The trap works like this. An outside group such as the “International Solidarity Movement,” a group of students, or an individual faculty member sponsors a BDS event, usually without the knowledge of the administration. Then someone, usually from the Jewish community, catches wind and protests, and the administration either plays dumb about having rented a room to haters or is forced to defend the event under the guise of “academic freedom.” More perniciously, the college or university’s Jewish Studies program is then asked to participate in the anti-Israel rally for the sake of “balance” or to develop a counter-program. Sometimes this is baked in from the beginning by BDS organizers. If Jewish studies faculty members go along, then there is “balance” and the event cannot be attacked. If not, then “balance” has been sought but the resulting lack is the fault of the Jewish Studies program.

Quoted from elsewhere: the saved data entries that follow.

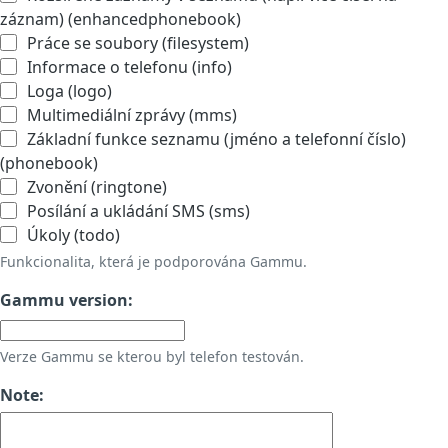
záznam) (enhancedphonebook)
Práce se soubory (filesystem)
Informace o telefonu (info)
Loga (logo)
Multimediální zprávy (mms)
Základní funkce seznamu (jméno a telefonní číslo)
(phonebook)
Zvonění (ringtone)
Posílání a ukládání SMS (sms)
Úkoly (todo)
Funkcionalita, která je podporována Gammu.
Gammu version:
Verze Gammu se kterou byl telefon testován.
Note: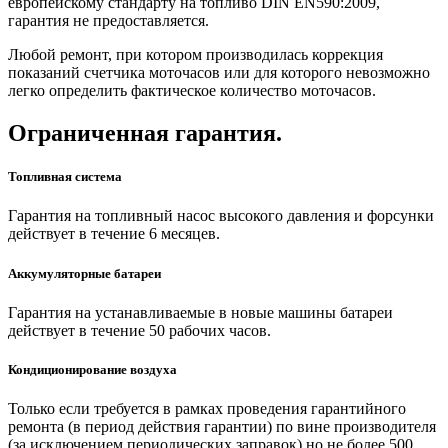
европейскому стандарту на топливо DIN EN590:2009,
гарантия не предоставляется.
Любой ремонт, при котором производилась коррекция
показаний счетчика моточасов или для которого невозможно
легко определить фактическое количество моточасов.
Ограниченная гарантия.
Топливная система
Гарантия на топливный насос высокого давления и форсунки
действует в течение 6 месяцев.
Аккумуляторные батареи
Гарантия на устанавливаемые в новые машины батареи
действует в течение 50 рабочих часов.
Кондиционирование воздуха
Только если требуется в рамках проведения гарантийного
ремонта (в период действия гарантии) по вине производителя
(за исключением периодических заправок) но не более 500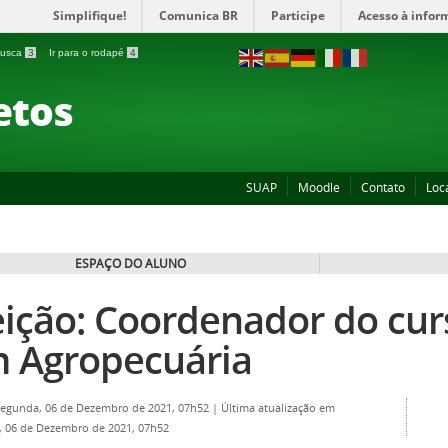
Simplifique!
Comunica BR
Participe
Acesso à infor
 busca
3
Ir para o rodapé
4
etos
SUAP
Moodle
Contato
Loc
ESPAÇO DO ALUNO
eição: Coordenador do cur
 Agropecuária
Segunda, 06 de Dezembro de 2021, 07h52
|
Última atualização em
 06 de Dezembro de 2021, 07h52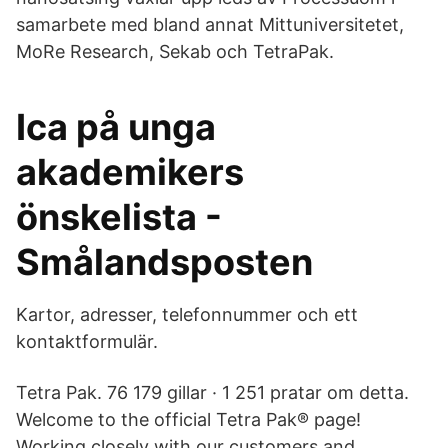
samarbete med bland annat Mittuniversitetet,
MoRe Research, Sekab och TetraPak.
Ica på unga
akademikers
önskelista -
Smålandsposten
Kartor, adresser, telefonnummer och ett
kontaktformulär.
Tetra Pak. 76 179 gillar · 1 251 pratar om detta.
Welcome to the official Tetra Pak® page!
Working closely with our customers and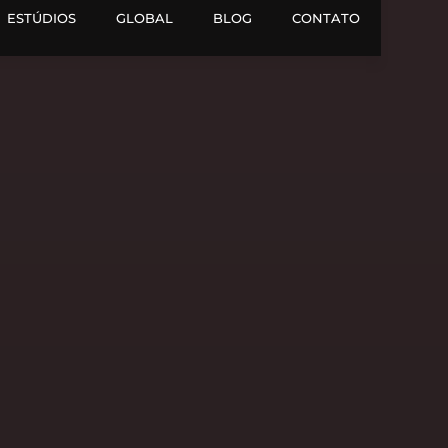
ESTÚDIOS
GLOBAL
BLOG
CONTATO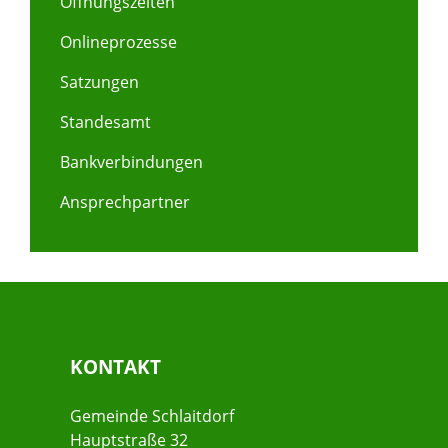
Öffnungszeiten
Onlineprozesse
Satzungen
Standesamt
Bankverbindungen
Ansprechpartner
KONTAKT
Gemeinde Schlaitdorf
Hauptstraße 32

Jewish Studies at American colleges and universities are almost wholly apolitical in the sense that they were created and are maintained – largely by the Jewish community rather than the institutions themselves – as means for placing serious scholarship and teaching about Jewish history and culture into the academic environment. Individual faculty members have a wide range of political viewpoints, most of which they keep to themselves. The programs often offer courses on Zionism and Israel, not as institutional endorsements but as serious treatments of important historical and cultural phenomena. In fact, most such courses take pains to be “fair,” unlike many of their counterparts in political science or history departments, which privilege the “expertise” of Norman Finkelstein, Edward Said, Noam Chomsky and others.
Seriousness and fairness are the trap when dealing with the BDS movement. Few Jewish Studies faculty are activists in any way; in fact, the majority of American faculty members are not activists either, another fact counted on by the hard core of deeply political faculty – mostly in the humanities and social sciences – who are bitterly opposed to Israel.

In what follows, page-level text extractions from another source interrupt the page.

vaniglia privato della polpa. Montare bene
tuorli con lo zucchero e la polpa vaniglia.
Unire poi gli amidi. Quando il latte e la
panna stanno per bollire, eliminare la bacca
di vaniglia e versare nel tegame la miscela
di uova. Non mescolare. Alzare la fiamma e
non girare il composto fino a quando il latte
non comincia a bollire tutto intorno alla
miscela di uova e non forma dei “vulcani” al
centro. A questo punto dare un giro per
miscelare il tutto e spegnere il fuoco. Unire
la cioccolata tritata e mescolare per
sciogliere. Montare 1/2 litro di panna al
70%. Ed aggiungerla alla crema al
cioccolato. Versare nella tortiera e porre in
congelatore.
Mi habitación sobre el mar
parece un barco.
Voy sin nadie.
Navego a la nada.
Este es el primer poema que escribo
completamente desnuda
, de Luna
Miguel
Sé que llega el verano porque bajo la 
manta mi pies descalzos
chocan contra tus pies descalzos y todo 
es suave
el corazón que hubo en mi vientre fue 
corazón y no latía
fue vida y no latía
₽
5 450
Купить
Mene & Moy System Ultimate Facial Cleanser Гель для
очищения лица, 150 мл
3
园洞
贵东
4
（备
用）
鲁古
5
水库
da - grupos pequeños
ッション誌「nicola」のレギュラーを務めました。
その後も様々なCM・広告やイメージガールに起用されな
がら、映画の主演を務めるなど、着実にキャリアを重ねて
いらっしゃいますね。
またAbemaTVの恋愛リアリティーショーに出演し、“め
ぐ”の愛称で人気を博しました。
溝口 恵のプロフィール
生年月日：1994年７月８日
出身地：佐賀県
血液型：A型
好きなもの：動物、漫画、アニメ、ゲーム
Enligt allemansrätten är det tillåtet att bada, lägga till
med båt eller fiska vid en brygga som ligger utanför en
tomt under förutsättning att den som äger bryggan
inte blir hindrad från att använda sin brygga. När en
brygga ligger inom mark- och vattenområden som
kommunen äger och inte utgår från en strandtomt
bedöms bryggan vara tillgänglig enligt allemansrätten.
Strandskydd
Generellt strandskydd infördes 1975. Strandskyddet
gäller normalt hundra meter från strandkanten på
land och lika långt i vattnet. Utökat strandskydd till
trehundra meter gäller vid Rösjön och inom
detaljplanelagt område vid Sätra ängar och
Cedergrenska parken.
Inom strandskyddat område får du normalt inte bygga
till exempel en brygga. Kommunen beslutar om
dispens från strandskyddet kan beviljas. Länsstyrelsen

Specialists in medieval Jewish history, Yiddish culture or Biblical Archaeology are thus compelled to participate or not in the kangaroo courts and to debate individuals who spend their entire lives devoted to the destruction of Israel. Most cannot knowledgeably discuss the Hussein-McMahon correspondence of 1915 or Palestinian politics since the creation of the PLO in 1964, or a hundred other details that are thrown up as factoids to discredit and dismantle Israel. The implication in asking Jewish Studies faculty is that as specialists on the Jews, or as Jews themselves, they should somehow should know everything; the reality is that most do not. This too is a trap. Untenured faculty members rarely take the bait; there is too much at stake, while tenured faculty risk their relationships with colleagues and being forever targeted by professional Palestinian supporters.
Most Jewish Studies faculty members are quiet teachers and scholars, who also know that the prevailing winds on campus blow against Israel and Zionism. Promotion and tenure, grant money, leadership roles in departments and colleges, and the ability to get along on a daily basis, are often shaped by attitudes toward Israel. The BDS movement turns these undercurrents into an outright litmus test.

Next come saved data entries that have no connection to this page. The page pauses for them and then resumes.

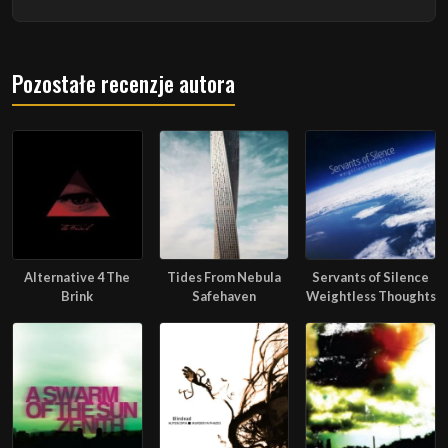
Pozostałe recenzje autora
Alternative 4 The
Tides From Nebula
Servants of Silence
Brink
Safehaven
Weightless Thoughts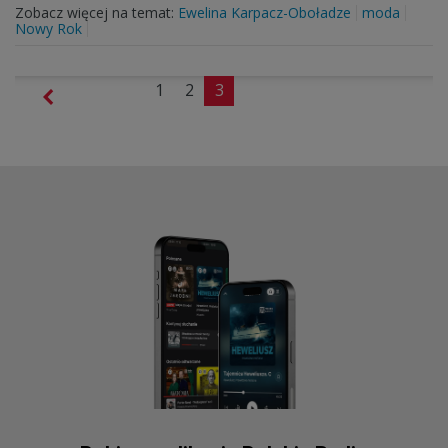
Zobacz więcej na temat:
Ewelina Karpacz-Oboładze
moda
Nowy Rok
1
2
3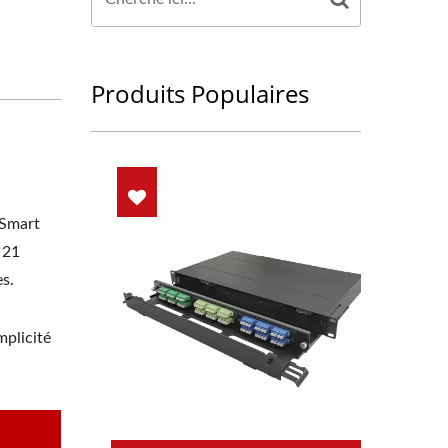
Produits Populaires
 Smart
 21
s.
mplicité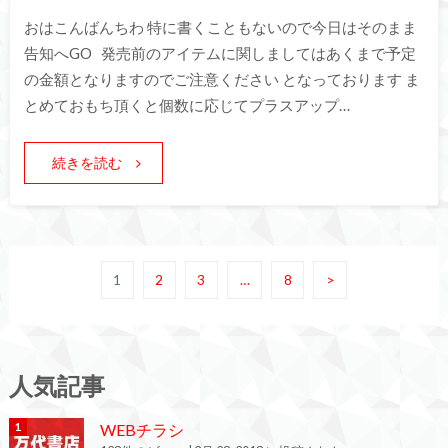
おはこんばんちわ 特に書くこともないので今日はそのまま
告知へGO 発売前のアイテムに関しましてはあくまで予定
の金額となりますのでご注意ください となっております ま
とめておもち頂くと個数に応じてプラスアップ…
続きを読む
1
2
3
…
8
>
人気記事
WEBチラシ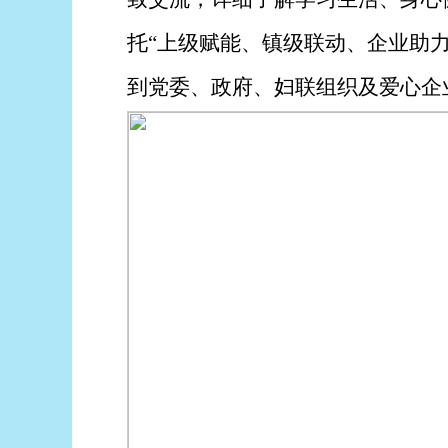
托“上级赋能、镇级联动、企业助
到党委、政府、妇联组织及爱心企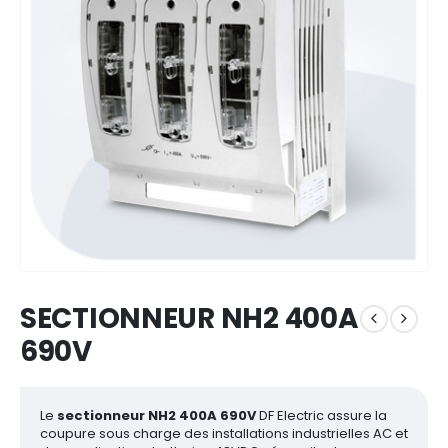
SECTIONNEUR NH2 400A
690V
Le
sectionneur NH2 400A 690V
DF Electric assure la
coupure sous charge des installations industrielles AC et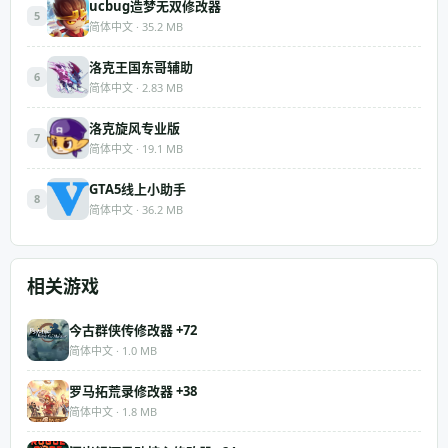
ucbug造梦无双修改器
5
简体中文 · 35.2 MB
洛克王国东哥辅助
6
简体中文 · 2.83 MB
洛克旋风专业版
7
简体中文 · 19.1 MB
GTA5线上小助手
8
简体中文 · 36.2 MB
相关游戏
今古群侠传修改器 +72
简体中文 · 1.0 MB
罗马拓荒录修改器 +38
简体中文 · 1.8 MB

By putting Jewish Studies faculty in the position of being the “balance” against BDS, proponents of destroying Israel successfully put faculty on the defensive, forcing them to either speak out in rigged settings with packed audiences ready to shout them down, or to remain silent. “Good Jews” speak out against Israel, while pro-Israel Jews are cast as favoring the “colonialist-settler” state. Either way they and the university as a whole are implicated and sullied by the sordid pseudo-intellectualism of BDS, which pretends to present alternative viewpoints and arguments regarding the current existence of Israel and its relationships with the Palestinians, by demanding Israel’s extinction.
Exploiting the idea of human rights that is worshiped as a secular religion on campus, relying on spineless administrators and witless politicians who gladly mistake anarchy and hatred for academic freedom, and supported by a hard core of faculty members and students who passionately hate Israel, BDS professionals like Barghouti and their famous faculty enablers like Butler move from campus to campus largely unopposed. Without loudly exposing their game at every stage, they will continue to win.
Alex Joffe is an archaeologist and historian. He is currently a Shillman-Ginsburg fellow of the Middle East Forum and a research associate of the Institute for Community and Jewish Research.